An embodiment includes a shock assembly with internal bypass, the shock assembly comprising: a twin tube shock body comprising an inner tube and an outer tube; a ring divider coupled between the inner body and the outer body to separate and form a fluid gap between the inner body and the outer body, wherein the inner body and the outer body are sealed to allow fluid to flow through the gap without leaking; bypass ports and bleeder ports formed in the inner body; and reservoir flow ports formed in the inner body and located above body divider ring, wherein the reservoir flow ports are configured to direct shaft displacement flow of fluid to a reservoir of the shock assembly when a piston of the shock assembly passes by the reservoir flow ports during a compression stroke.

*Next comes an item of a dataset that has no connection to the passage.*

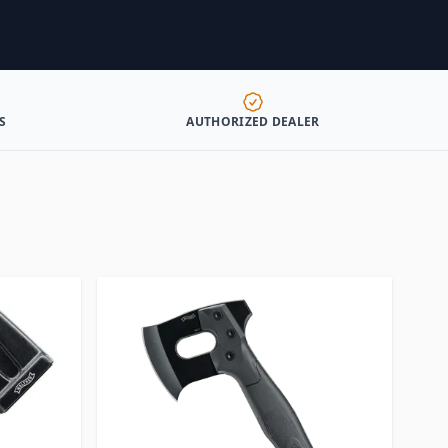
S
AUTHORIZED DEALER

Another embodiment includes a method of use of a twin tube shock assembly with internal bypass, the method comprising: moving a piston of a shock assembly in a compression stroke, wherein the shock assembly comprises a ride zone with a primary internal bypass and a bump zone with a secondary internal bypass; directing displacement flow to a reservoir of the shock assembly through the primary internal bypass when the piston travels in the ride zone during the compression stroke; directing shaft displacement flow to a reservoir of the shock assembly through the secondary internal bypass when the piston travels in the bump zone during the compression stroke; and eliminating risk of cavitation during the compression stroke when the piston travels in the bump zone in response to directing shaft displacement flow through the secondary internal bypass.

The foregoing and other features and advantages of the present invention will be apparent from the following more detailed description of the particular embodiments of the invention, as illustrated in the accompanying drawings.

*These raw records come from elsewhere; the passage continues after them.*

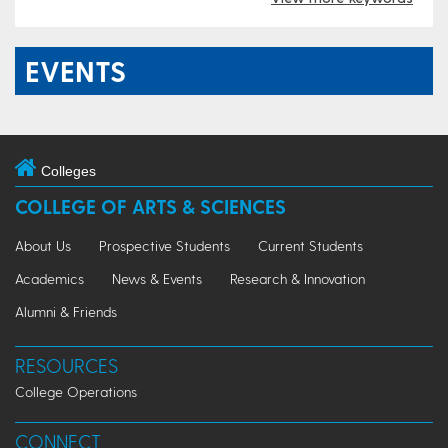
EVENTS
Colleges
COLLEGE OF ARTS & SCIENCES
About Us
Prospective Students
Current Students
Academics
News & Events
Research & Innovation
Alumni & Friends
RESOURCES
College Operations
CONNECT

BRIEF DESCRIPTION OF THE DRAWINGS

A more complete understanding of the present invention may be derived by referring to the detailed description and claims when considered in connection with the Figures, wherein like reference numbers refer to similar items throughout the Figures, and:

FIG. 1 is a section view of a shock assembly with internal bypass and position dependent reservoir flow according to an embodiment;

FIG. 2 is a partial section view of a shock assembly with internal bypass and position dependent reservoir flow according to an embodiment;

FIG. 3 is a close-up partial section view of a shock assembly with internal bypass and position dependent reservoir flow according to an embodiment;

FIG. 4 is a partial section view of a shock assembly with internal bypass and position dependent reservoir flow depicting fluid flow when the piston is traveling through a ride zone according to an embodiment;

FIG. 5 is a partial section view of a shock assembly with internal bypass and position dependent reservoir flow depicting fluid flow when the piston is traveling through a bump zone according to an embodiment;

FIG. 6 is a partial section view of a shock assembly with internal bypass and position dependent reservoir flow depicting controlling fluid flow using poppets when the piston is traveling through a bump zone according to an embodiment;

FIG. 7 is a partial section view of a shock assembly with internal bypass and position dependent reservoir flow depicting primary bypass fluid according to an embodiment;

FIG. 8 is a partial section view of a shock assembly with internal bypass and position dependent reservoir flow depicting primary bypass fluid according to an embodiment; and

FIG. 9 is a flow chart depicting a method of using a shock assembly with internal bypass and position dependent reservoir flow according to an embodiment.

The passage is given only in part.